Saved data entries
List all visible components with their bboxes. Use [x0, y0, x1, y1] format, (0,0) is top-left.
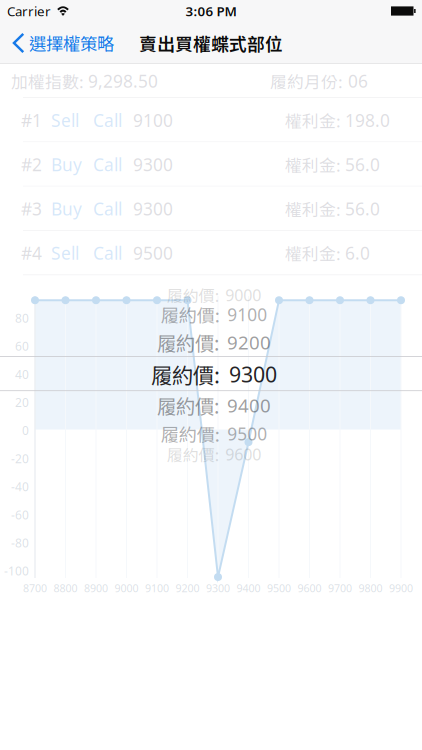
staticText: 9500	[267, 581, 291, 595]
staticText: 8700	[23, 581, 47, 595]
staticText: 9100	[145, 581, 169, 595]
staticText: 60	[15, 338, 29, 354]
staticText: 80	[15, 310, 29, 326]
staticText: #4	[21, 242, 42, 264]
staticText: 06	[348, 70, 368, 92]
staticText: 9300	[133, 153, 173, 176]
staticText: 權利金:	[285, 241, 341, 265]
staticText: 9000	[225, 284, 261, 306]
staticText: Sell	[51, 109, 79, 132]
staticText: 選擇權策略	[29, 30, 114, 56]
staticText: 權利金:	[285, 152, 341, 177]
staticText: Sell	[51, 242, 79, 264]
staticText: 9300	[229, 360, 277, 388]
staticText: 40	[15, 366, 29, 382]
staticText: -20	[11, 451, 29, 466]
staticText: 56.0	[345, 197, 380, 220]
button[interactable]: 選擇權策略	[0, 22, 122, 64]
staticText: 權利金:	[285, 108, 341, 132]
button[interactable]: #1	[0, 98, 422, 142]
staticText: 9100	[227, 303, 267, 326]
staticText: 9,298.50	[88, 70, 158, 92]
staticText: 6.0	[345, 242, 370, 264]
staticText: 9200	[176, 581, 200, 595]
staticText: 9400	[236, 581, 260, 595]
staticText: 9700	[328, 581, 352, 595]
staticText: 9500	[133, 242, 173, 264]
staticText: 9300	[133, 197, 173, 220]
button[interactable]: #4	[0, 231, 422, 275]
staticText: 9300	[206, 581, 230, 595]
staticText: 0	[22, 422, 29, 438]
staticText: Call	[93, 153, 122, 176]
staticText: 56.0	[345, 153, 380, 176]
staticText: 9800	[358, 581, 382, 595]
staticText: -60	[11, 507, 29, 523]
staticText: 3:06 PM	[186, 2, 236, 20]
staticText: -40	[11, 479, 29, 495]
staticText: Call	[93, 109, 122, 132]
staticText: Carrier	[7, 2, 51, 20]
staticText: 198.0	[345, 109, 390, 132]
staticText: 8800	[54, 581, 78, 595]
staticText: 履約價:	[151, 359, 220, 390]
button[interactable]: #3	[0, 187, 422, 231]
staticText: 權利金:	[285, 197, 341, 221]
staticText: 履約價:	[161, 420, 220, 447]
staticText: 9400	[227, 393, 271, 418]
staticText: Buy	[51, 197, 82, 220]
staticText: 履約價:	[167, 283, 219, 307]
staticText: Call	[93, 242, 122, 264]
staticText: 9200	[227, 330, 271, 355]
staticText: #1	[21, 109, 42, 132]
staticText: 9500	[227, 422, 267, 445]
staticText: #3	[21, 197, 42, 220]
staticText: 履約價:	[167, 443, 219, 466]
staticText: -100	[4, 563, 29, 579]
staticText: 20	[15, 394, 29, 410]
staticText: 9600	[298, 581, 322, 595]
staticText: 賣出買權蝶式部位	[139, 30, 283, 56]
staticText: 9000	[114, 581, 138, 595]
staticText: 9600	[225, 444, 261, 465]
staticText: 履約價:	[157, 328, 219, 356]
staticText: #2	[21, 153, 42, 176]
staticText: Call	[93, 197, 122, 220]
button[interactable]: #2	[0, 142, 422, 187]
staticText: 8900	[84, 581, 108, 595]
staticText: 9100	[133, 109, 173, 132]
staticText: 履約價:	[157, 391, 219, 419]
staticText: 履約月份:	[270, 69, 343, 93]
staticText: 9900	[389, 581, 413, 595]
staticText: -80	[11, 535, 29, 551]
staticText: 履約價:	[161, 301, 220, 328]
staticText: Buy	[51, 153, 82, 176]
staticText: 加權指數:	[11, 69, 84, 93]
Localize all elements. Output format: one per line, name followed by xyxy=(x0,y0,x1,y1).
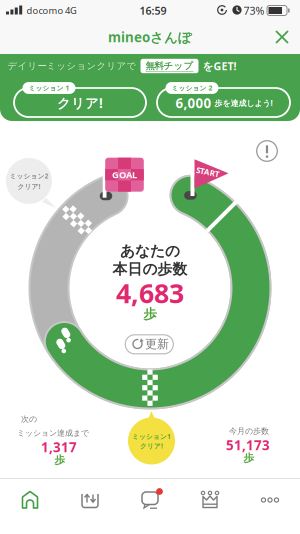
staticText: 1,317 xyxy=(41,438,77,456)
staticText: あなたの xyxy=(120,242,180,260)
button[interactable]: ホーム xyxy=(0,0,300,534)
staticText: 4G xyxy=(65,4,77,17)
button[interactable]: 6,000 xyxy=(0,0,300,534)
staticText: mineoさんぽ xyxy=(108,28,192,46)
staticText: GOAL xyxy=(112,168,137,181)
button[interactable]: 閉じる xyxy=(267,22,297,52)
staticText: ミッション1 xyxy=(132,432,171,441)
staticText: 6,000 xyxy=(176,94,212,112)
button[interactable]: デイリーミッションクリアで xyxy=(8,59,236,73)
staticText: 次の xyxy=(21,414,37,424)
staticText: 73% xyxy=(244,3,264,18)
button[interactable]: その他 xyxy=(0,0,300,534)
staticText: 歩 xyxy=(144,306,156,322)
button[interactable]: 情報 xyxy=(253,137,281,165)
staticText: 本日の歩数 xyxy=(112,260,188,278)
staticText: 51,173 xyxy=(226,436,270,454)
button[interactable]: ランキング xyxy=(0,0,300,534)
staticText: 今月の歩数 xyxy=(229,426,269,436)
button[interactable]: クリア! xyxy=(0,0,300,534)
staticText: ミッション 2 xyxy=(172,84,212,92)
staticText: 歩 xyxy=(54,453,66,466)
staticText: をGET! xyxy=(202,59,236,73)
staticText: ミッション 1 xyxy=(28,84,70,92)
staticText: docomo xyxy=(26,4,64,17)
staticText: クリア! xyxy=(140,442,163,450)
staticText: 更新 xyxy=(145,337,169,351)
staticText: 歩を達成しよう! xyxy=(214,98,272,108)
staticText: ミッション達成まで xyxy=(17,428,89,438)
staticText: デイリーミッションクリアで xyxy=(8,60,136,72)
staticText: ミッション2 xyxy=(10,172,48,180)
staticText: START xyxy=(196,167,220,177)
staticText: クリア! xyxy=(57,94,103,112)
staticText: 無料チップ xyxy=(146,60,194,72)
button[interactable]: チャージ xyxy=(0,0,300,534)
staticText: クリア! xyxy=(18,182,40,191)
staticText: 4,683 xyxy=(116,275,184,311)
button[interactable]: メッセージ xyxy=(0,0,300,534)
button[interactable]: 更新 xyxy=(124,334,174,354)
staticText: 歩 xyxy=(244,451,254,464)
staticText: 16:59 xyxy=(140,3,166,18)
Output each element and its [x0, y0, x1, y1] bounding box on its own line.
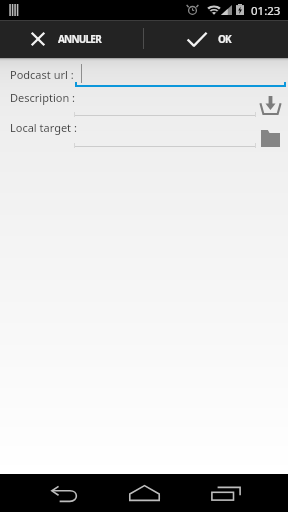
staticText: ANNULER	[58, 32, 101, 46]
button[interactable]: Local target field	[74, 125, 256, 147]
button[interactable]: OK	[144, 20, 288, 58]
button[interactable]: Recent apps	[198, 474, 252, 512]
staticText: Local target :	[10, 120, 77, 135]
button[interactable]: Download	[256, 91, 284, 119]
button[interactable]: Choose folder	[256, 124, 284, 152]
button[interactable]: ANNULER	[0, 20, 143, 58]
button[interactable]: Back	[37, 474, 91, 512]
staticText: Description :	[10, 90, 75, 105]
staticText: 01:23	[251, 3, 281, 19]
button[interactable]: Podcast url field	[75, 62, 286, 87]
staticText: OK	[218, 32, 231, 46]
button[interactable]: Home	[117, 474, 171, 512]
staticText: Podcast url :	[10, 67, 74, 82]
button[interactable]: Description field	[74, 94, 256, 116]
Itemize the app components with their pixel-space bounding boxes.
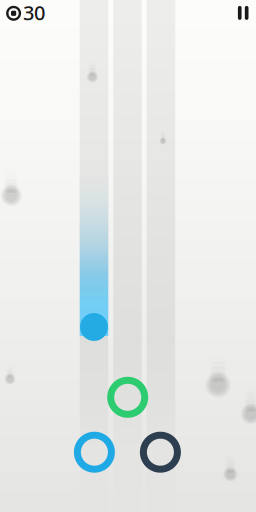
button[interactable]: Pause (227, 0, 256, 29)
staticText: 30 (23, 0, 45, 26)
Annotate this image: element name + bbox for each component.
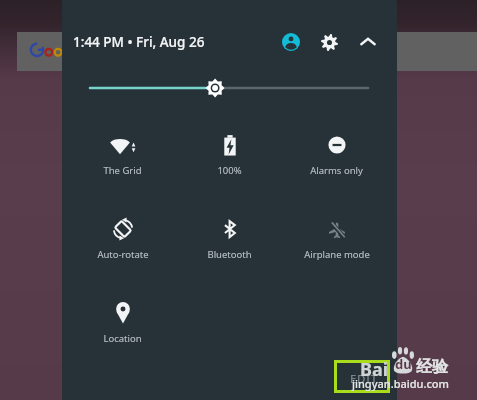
staticText: 1:44 PM • Fri, Aug 26 [73, 33, 205, 51]
staticText: Alarms only [310, 164, 363, 177]
staticText: Airplane mode [304, 248, 370, 261]
button[interactable]: Auto-rotate [69, 208, 176, 292]
staticText: Auto-rotate [97, 248, 149, 261]
staticText: du [395, 355, 412, 373]
staticText: EDIT [350, 371, 378, 387]
button[interactable]: Brightness [90, 76, 368, 100]
button[interactable]: Alarms only [283, 124, 390, 208]
staticText: Bai [360, 357, 389, 382]
staticText: jingyan.baidu.com [352, 376, 449, 391]
button[interactable]: Location [69, 292, 176, 376]
button[interactable]: User account [277, 28, 305, 56]
button[interactable]: Collapse panel [354, 28, 382, 56]
staticText: The Grid [103, 164, 142, 177]
button[interactable]: Airplane mode [283, 208, 390, 292]
button[interactable]: The Grid [69, 124, 176, 208]
button[interactable]: Bluetooth [176, 208, 283, 292]
button[interactable]: Settings [315, 28, 343, 56]
staticText: 经验 [416, 357, 448, 377]
staticText: 100% [217, 164, 242, 177]
staticText: Bluetooth [207, 248, 252, 261]
button[interactable]: EDIT [334, 360, 390, 393]
button[interactable]: 100% [176, 124, 283, 208]
staticText: Location [103, 332, 142, 345]
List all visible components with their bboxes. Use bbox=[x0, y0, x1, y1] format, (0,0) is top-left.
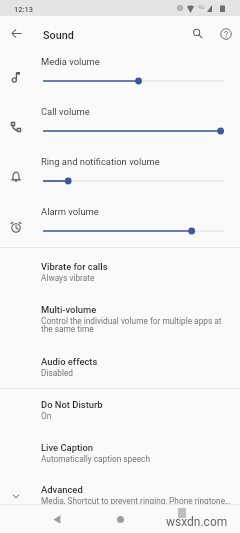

WHAT TO DO: Please copy the lines exactly, beginning at the one containing "Annotate this image: element" and ending at the last line of the records above, both included, with the pictures left out.

EXPECTED ANSWER:
Annotate this image: element name + bbox for each component.
staticText: 1:44 PM • Fri, Aug 26 [73, 33, 205, 51]
staticText: Alarms only [310, 164, 363, 177]
staticText: Airplane mode [304, 248, 370, 261]
button[interactable]: Auto-rotate [69, 208, 176, 292]
staticText: Auto-rotate [97, 248, 149, 261]
staticText: du [395, 355, 412, 373]
staticText: EDIT [350, 371, 378, 387]
button[interactable]: Brightness [90, 76, 368, 100]
button[interactable]: Alarms only [283, 124, 390, 208]
staticText: Bai [360, 357, 389, 382]
staticText: jingyan.baidu.com [352, 376, 449, 391]
button[interactable]: Location [69, 292, 176, 376]
button[interactable]: User account [277, 28, 305, 56]
button[interactable]: Collapse panel [354, 28, 382, 56]
staticText: The Grid [103, 164, 142, 177]
button[interactable]: Airplane mode [283, 208, 390, 292]
button[interactable]: The Grid [69, 124, 176, 208]
button[interactable]: Bluetooth [176, 208, 283, 292]
button[interactable]: Settings [315, 28, 343, 56]
staticText: 经验 [416, 357, 448, 377]
staticText: 100% [217, 164, 242, 177]
staticText: Bluetooth [207, 248, 252, 261]
button[interactable]: EDIT [334, 360, 390, 393]
button[interactable]: 100% [176, 124, 283, 208]
staticText: Location [103, 332, 142, 345]
List all visible components with their bboxes. Use bbox=[x0, y0, x1, y1] format, (0,0) is top-left.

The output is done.